HOW TO COMPLETE THIS TASK: Copy out the full listing below as it stands, with its pictures left behind.

SOURCE MATERIAL:
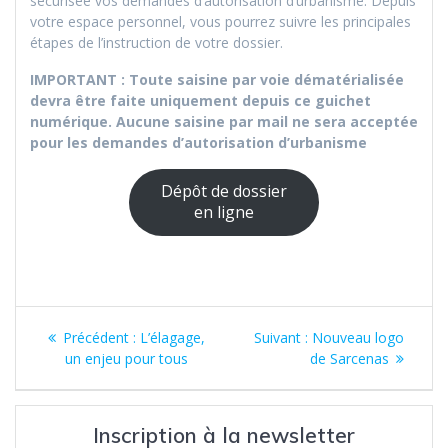
sécurisée vos demandes d’autorisation d’urbanisme. Depuis
votre espace personnel, vous pourrez suivre les principales
étapes de l’instruction de votre dossier.
IMPORTANT : Toute saisine par voie dématérialisée
devra être faite uniquement depuis ce guichet
numérique. Aucune saisine par mail ne sera acceptée
pour les demandes d’autorisation d’urbanisme
Dépôt de dossier
en ligne
Navigation
Article
Article
Précédent :
L’élagage,
Suivant :
Nouveau logo
de
précédent
suivant
un enjeu pour tous
de Sarcenas
:
:
l’article
Inscription à la newsletter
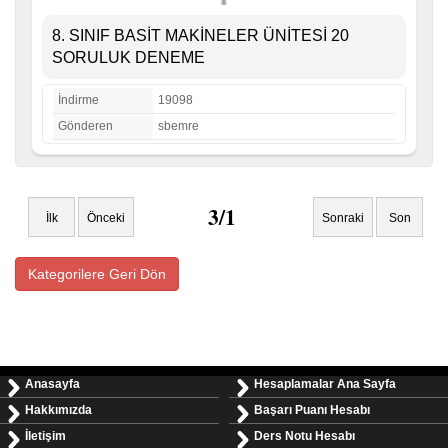
8. SINIF BASİT MAKİNELER ÜNİTESİ 20
SORULUK DENEME
İndirme
19098
Gönderen
sbemre
3/1
İlk
Önceki
Sonraki
Son
Kategorilere Geri Dön
Anasayfa
Hesaplamalar Ana Sayfa
Hakkımızda
Başarı Puanı Hesabı
İletişim
Ders Notu Hesabı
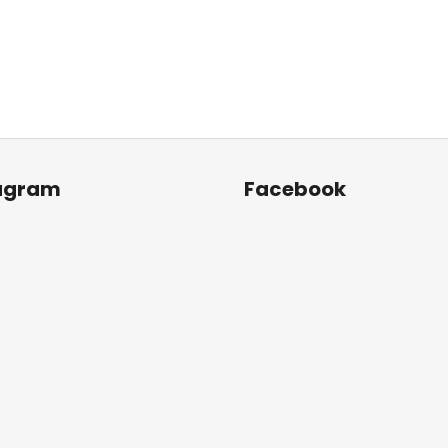
agram
Facebook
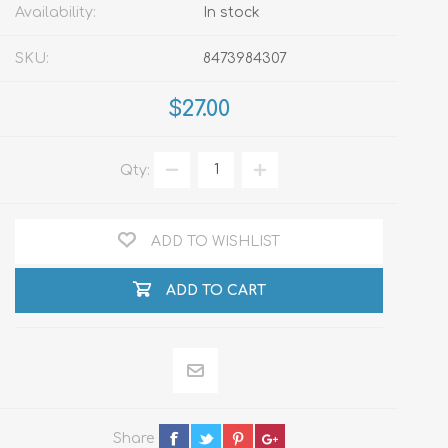
Availability:
In stock
SKU:
8473984307
$27.00
Qty:
ADD TO WISHLIST
ADD TO CART
Share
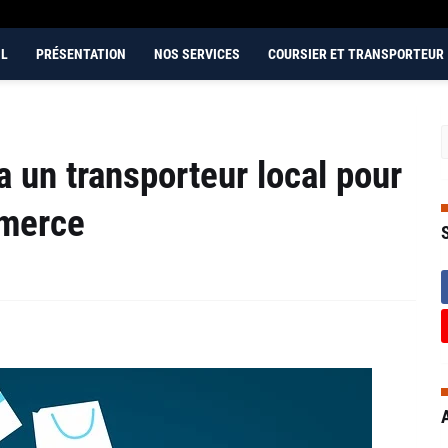
IL
PRÉSENTATION
NOS SERVICES
COURSIER ET TRANSPORTEUR
a un transporteur local pour
mmerce
A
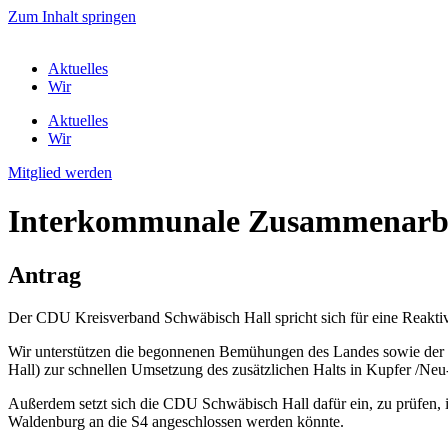
Zum Inhalt springen
Aktuelles
Wir
Aktuelles
Wir
Mitglied werden
Interkommunale Zusammenarbei
Antrag
Der CDU Kreisverband Schwäbisch Hall spricht sich für eine Reakti
Wir unterstützen die begonnenen Bemühungen des Landes sowie der 
Hall) zur schnellen Umsetzung des zusätzlichen Halts in Kupfer /Neu
Außerdem setzt sich die CDU Schwäbisch Hall dafür ein, zu prüfen
Waldenburg an die S4 angeschlossen werden könnte.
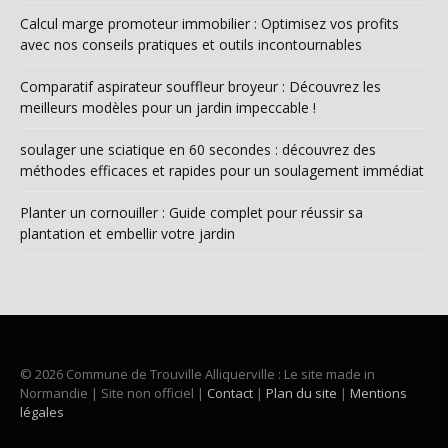
Calcul marge promoteur immobilier : Optimisez vos profits
avec nos conseils pratiques et outils incontournables
Comparatif aspirateur souffleur broyeur : Découvrez les
meilleurs modèles pour un jardin impeccable !
soulager une sciatique en 60 secondes : découvrez des
méthodes efficaces et rapides pour un soulagement immédiat
Planter un cornouiller : Guide complet pour réussir sa
plantation et embellir votre jardin
© 2026 Commune de Trouville Alliquerville : Le site made in
Normandie | Site non officiel |
Contact
|
Plan du site
|
Mentions
légales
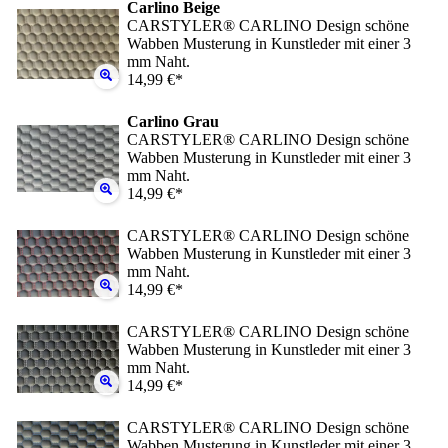
Carlino Beige
CARSTYLER® CARLINO Design schöne
Wabben Musterung in Kunstleder mit einer 3
mm Naht.
14,99 €*
Carlino Grau
CARSTYLER® CARLINO Design schöne
Wabben Musterung in Kunstleder mit einer 3
mm Naht.
14,99 €*
CARSTYLER® CARLINO Design schöne
Wabben Musterung in Kunstleder mit einer 3
mm Naht.
14,99 €*
CARSTYLER® CARLINO Design schöne
Wabben Musterung in Kunstleder mit einer 3
mm Naht.
14,99 €*
CARSTYLER® CARLINO Design schöne
Wabben Musterung in Kunstleder mit einer 3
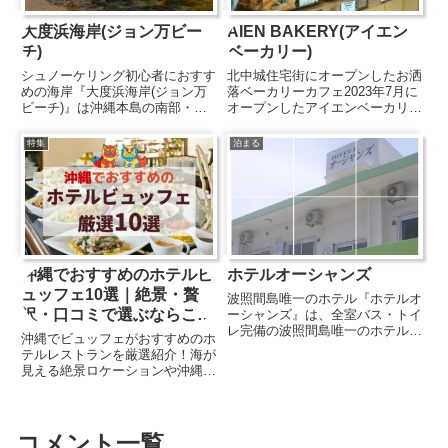
大度浜海岸(ジョン万ビー
AIEN BAKERY(アイエン
チ)
ベーカリー)
シュノーケリング初心者におすす
北中城住宅街にオープンしたお洒
めの海岸『大度浜海岸(ジョン万
落ベーカリーカフェ2023年7月に
ビーチ)』は沖縄本島の南部・糸
オープンしたアイエンベーカリー
満市にあり、海岸地域は沖縄戦跡
は、北谷町にある『アイエンコー
国定公園に指定されています。ジ
ヒー＆ホステル』の系列店。コン
特集
泊まる
ョン万次郎がアメリカから帰国し
クリート打ちっぱなしの内装でモ
た際に上陸した場所であることか
ダン＆スタイリッシュな雰囲気が
ら、ジョン万ビーチという名前
漂います。惣菜パンやデザー...
も...
沖縄でおすすめのホテルビ
ホテルオーシャンズ
ュッフェ10選｜絶景・贅
波照間島唯一のホテル『ホテルオ
沢・口コミで選ぶならこ
ーシャンズ』は、全室バス・トイ
レ完備の波照間島唯一のホテル。
こ！
沖縄でビュッフェがおすすめのホ
島の中心地にあるのでオーシャン
テルレストランを厳選紹介！海が
ビューではありませんが、アメニ
見える絶景ロケーションや沖縄料
ティなどの設備も整っており、レ
理を堪能できる人気ホテルを、実
ンタカーやレンタサイクル・レン
際の口コミとともに紹介。観光の
タルバイクも行っているので、
合間やちょっと贅沢な朝食・ラン
旅...
チ選びに役立つ情報満載です。
コメント一覧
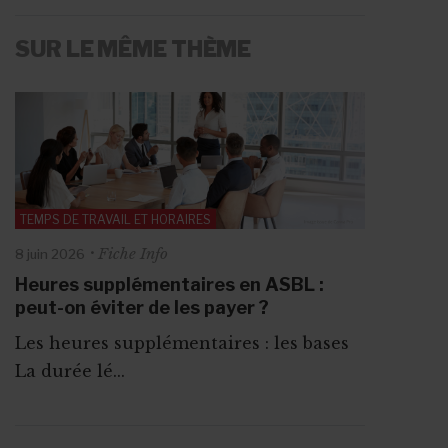
SUR LE MÊME THÈME
TEMPS DE TRAVAIL ET HORAIRES
Fiche Info
8 juin 2026
Heures supplémentaires en ASBL :
peut-on éviter de les payer ?
Les heures supplémentaires : les bases
La durée lé...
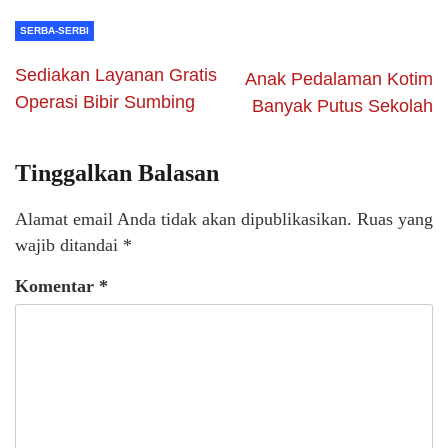
SERBA-SERBI
Sediakan Layanan Gratis
Anak Pedalaman Kotim
Operasi Bibir Sumbing
Banyak Putus Sekolah
Tinggalkan Balasan
Alamat email Anda tidak akan dipublikasikan.
Ruas yang
wajib ditandai
*
Komentar
*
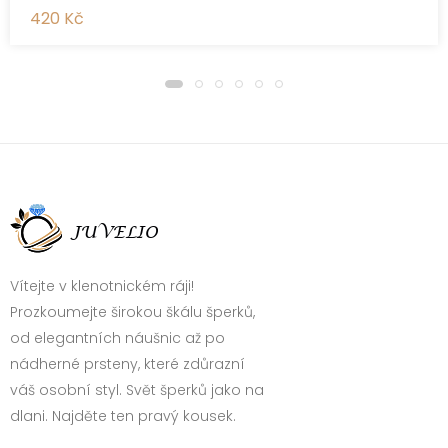
420 Kč
Vítejte v klenotnickém ráji!
Prozkoumejte širokou škálu šperků,
od elegantních náušnic až po
nádherné prsteny, které zdůrazní
váš osobní styl. Svět šperků jako na
dlani. Najděte ten pravý kousek.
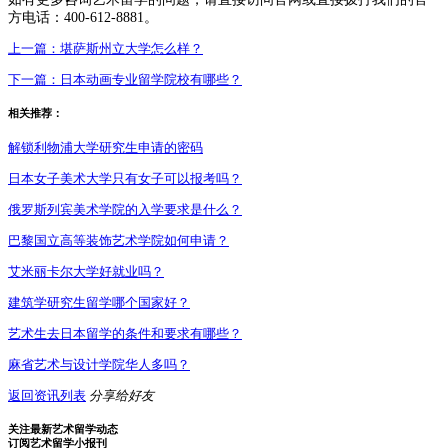
方电话：400-612-8881。
上一篇：
堪萨斯州立大学怎么样？
下一篇：
日本动画专业留学院校有哪些？
相关推荐：
解锁利物浦大学研究生申请的密码
日本女子美术大学只有女子可以报考吗？
俄罗斯列宾美术学院的入学要求是什么？
巴黎国立高等装饰艺术学院如何申请？
艾米丽卡尔大学好就业吗？
建筑学研究生留学哪个国家好？
艺术生去日本留学的条件和要求有哪些？
麻省艺术与设计学院华人多吗？
返回资讯列表
分享给好友
关注最新艺术留学动态
订阅艺术留学小报刊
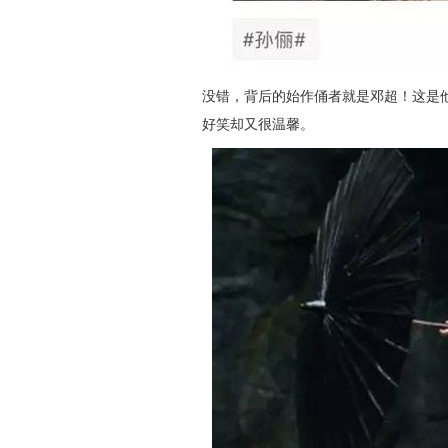
没错，背后的始作俑者就是邓超！这是
好笑却又很温馨。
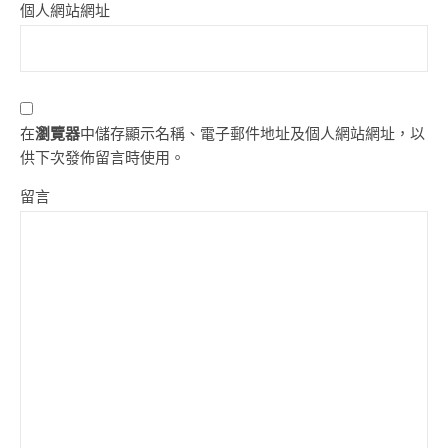
個人網站網址
在
瀏覽器
中儲存顯示名稱、電子郵件地址及個人網站網址，以
供下次發佈留言時使用。
留言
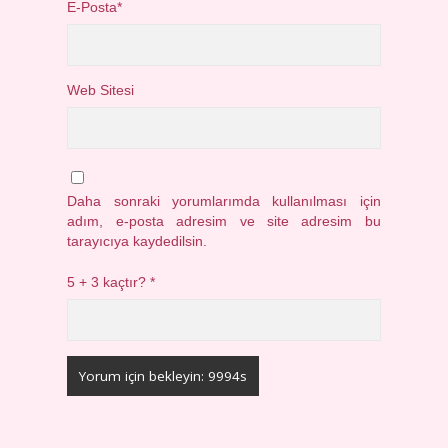
E-Posta*
Web Sitesi
Daha sonraki yorumlarımda kullanılması için
adım, e-posta adresim ve site adresim bu
tarayıcıya kaydedilsin.
5 + 3 kaçtır?
*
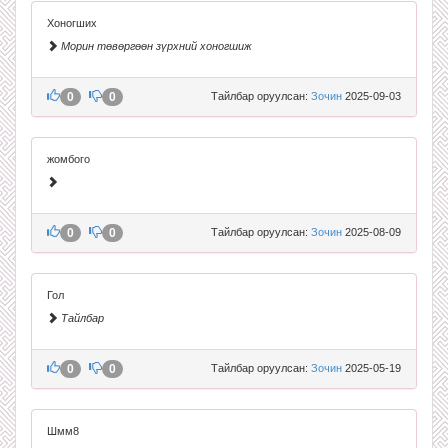
Хоногших
Морин төвөргөөн зүрхний хоногшиж
0
0
Тайлбар оруулсан:
Зочин
2025-09-03
жомбого
0
0
Тайлбар оруулсан:
Зочин
2025-08-09
Гол
Тайлбар
0
0
Тайлбар оруулсан:
Зочин
2025-05-19
Шмм8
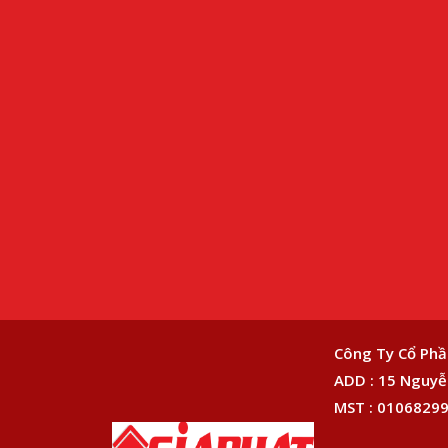
Công Ty Cổ Phầ
ADD : 15 Nguyễn
MST : 01068299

RESPONSE AREA:
sécurisée vos demandes d’autorisation d’urbanisme. Depuis
votre espace personnel, vous pourrez suivre les principales
étapes de l’instruction de votre dossier.
IMPORTANT : Toute saisine par voie dématérialisée
devra être faite uniquement depuis ce guichet
numérique. Aucune saisine par mail ne sera acceptée
pour les demandes d’autorisation d’urbanisme
Dépôt de dossier
en ligne
Navigation
Article
Article
Précédent :
L’élagage,
Suivant :
Nouveau logo
de
précédent
suivant
un enjeu pour tous
de Sarcenas
:
:
l’article
Inscription à la newsletter
8. SINIF BASİT MAKİNELER ÜNİTESİ 20
SORULUK DENEME
İndirme
19098
Gönderen
sbemre
3/1
İlk
Önceki
Sonraki
Son
Kategorilere Geri Dön
Anasayfa
Hesaplamalar Ana Sayfa
Hakkımızda
Başarı Puanı Hesabı
İletişim
Ders Notu Hesabı
agram
Facebook
Availability:
In stock
SKU:
8473984307
$27.00
Qty:
ADD TO WISHLIST
ADD TO CART
Share
IL
PRÉSENTATION
NOS SERVICES
COURSIER ET TRANSPORTEUR
a un transporteur local pour
mmerce
A
Zum Inhalt springen
Aktuelles
Wir
Aktuelles
Wir
Mitglied werden
Interkommunale Zusammenarbei
Antrag
Der CDU Kreisverband Schwäbisch Hall spricht sich für eine Reakti
Wir unterstützen die begonnenen Bemühungen des Landes sowie der 
Hall) zur schnellen Umsetzung des zusätzlichen Halts in Kupfer /Neu
Außerdem setzt sich die CDU Schwäbisch Hall dafür ein, zu prüfen
Waldenburg an die S4 angeschlossen werden könnte.
Calcul marge promoteur immobilier : Optimisez vos profits
avec nos conseils pratiques et outils incontournables
Comparatif aspirateur souffleur broyeur : Découvrez les
meilleurs modèles pour un jardin impeccable !
soulager une sciatique en 60 secondes : découvrez des
méthodes efficaces et rapides pour un soulagement immédiat
Planter un cornouiller : Guide complet pour réussir sa
plantation et embellir votre jardin
© 2026 Commune de Trouville Alliquerville : Le site made in
Normandie | Site non officiel |
Contact
|
Plan du site
|
Mentions
légales
Carlino Beige
CARSTYLER® CARLINO Design schöne
Wabben Musterung in Kunstleder mit einer 3
mm Naht.
14,99 €*
Carlino Grau
CARSTYLER® CARLINO Design schöne
Wabben Musterung in Kunstleder mit einer 3
mm Naht.
14,99 €*
CARSTYLER® CARLINO Design schöne
Wabben Musterung in Kunstleder mit einer 3
mm Naht.
14,99 €*
CARSTYLER® CARLINO Design schöne
Wabben Musterung in Kunstleder mit einer 3
mm Naht.
14,99 €*
CARSTYLER® CARLINO Design schöne
Wabben Musterung in Kunstleder mit einer 3
大度浜海岸(ジョン万ビー
AIEN BAKERY(アイエン
チ)
ベーカリー)
シュノーケリング初心者におすす
北中城住宅街にオープンしたお洒
めの海岸『大度浜海岸(ジョン万
落ベーカリーカフェ2023年7月に
ビーチ)』は沖縄本島の南部・糸
オープンしたアイエンベーカリー
満市にあり、海岸地域は沖縄戦跡
は、北谷町にある『アイエンコー
国定公園に指定されています。ジ
ヒー＆ホステル』の系列店。コン
特集
泊まる
ョン万次郎がアメリカから帰国し
クリート打ちっぱなしの内装でモ
た際に上陸した場所であることか
ダン＆スタイリッシュな雰囲気が
ら、ジョン万ビーチという名前
漂います。惣菜パンやデザー...
も...
沖縄でおすすめのホテルビ
ホテルオーシャンズ
ュッフェ10選｜絶景・贅
波照間島唯一のホテル『ホテルオ
沢・口コミで選ぶならこ
ーシャンズ』は、全室バス・トイ
レ完備の波照間島唯一のホテル。
こ！
沖縄でビュッフェがおすすめのホ
島の中心地にあるのでオーシャン
テルレストランを厳選紹介！海が
ビューではありませんが、アメニ
見える絶景ロケーションや沖縄料
ティなどの設備も整っており、レ
理を堪能できる人気ホテルを、実
ンタカーやレンタサイクル・レン
際の口コミとともに紹介。観光の
タルバイクも行っているので、
合間やちょっと贅沢な朝食・ラン
旅...
チ選びに役立つ情報満載です。
コメント一覧
SUR LE MÊME THÈME
TEMPS DE TRAVAIL ET HORAIRES
Fiche Info
8 juin 2026
Heures supplémentaires en ASBL :
peut-on éviter de les payer ?
Les heures supplémentaires : les bases
La durée lé...
SERBA-SERBI
Sediakan Layanan Gratis
Anak Pedalaman Kotim
Operasi Bibir Sumbing
Banyak Putus Sekolah
Tinggalkan Balasan
Alamat email Anda tidak akan dipublikasikan.
Ruas yang
wajib ditandai
*
Komentar
*
420 Kč
Vítejte v klenotnickém ráji!
Prozkoumejte širokou škálu šperků,
od elegantních náušnic až po
nádherné prsteny, které zdůrazní
váš osobní styl. Svět šperků jako na
dlani. Najděte ten pravý kousek.
方电话：400-612-8881。
上一篇：
堪萨斯州立大学怎么样？
下一篇：
日本动画专业留学院校有哪些？
相关推荐：
解锁利物浦大学研究生申请的密码
日本女子美术大学只有女子可以报考吗？
俄罗斯列宾美术学院的入学要求是什么？
巴黎国立高等装饰艺术学院如何申请？
艾米丽卡尔大学好就业吗？
建筑学研究生留学哪个国家好？
艺术生去日本留学的条件和要求有哪些？
麻省艺术与设计学院华人多吗？
返回资讯列表
分享给好友
关注最新艺术留学动态
订阅艺术留学小报刊
没错，背后的始作俑者就是邓超！这是
好笑却又很温馨。
個人網站網址
在
瀏覽器
中儲存顯示名稱、電子郵件地址及個人網站網址，以
供下次發佈留言時使用。
留言
E-Posta*
Web Sitesi
Daha sonraki yorumlarımda kullanılması için
adım, e-posta adresim ve site adresim bu
tarayıcıya kaydedilsin.
5 + 3 kaçtır?
*
Хоногших
Морин төвөргөөн зүрхний хоногшиж
0
0
Тайлбар оруулсан:
Зочин
2025-09-03
жомбого
0
0
Тайлбар оруулсан:
Зочин
2025-08-09
Гол
Тайлбар
0
0
Тайлбар оруулсан:
Зочин
2025-05-19
Шмм8
Công Ty Cổ Phầ
ADD : 15 Nguyễn
MST : 01068299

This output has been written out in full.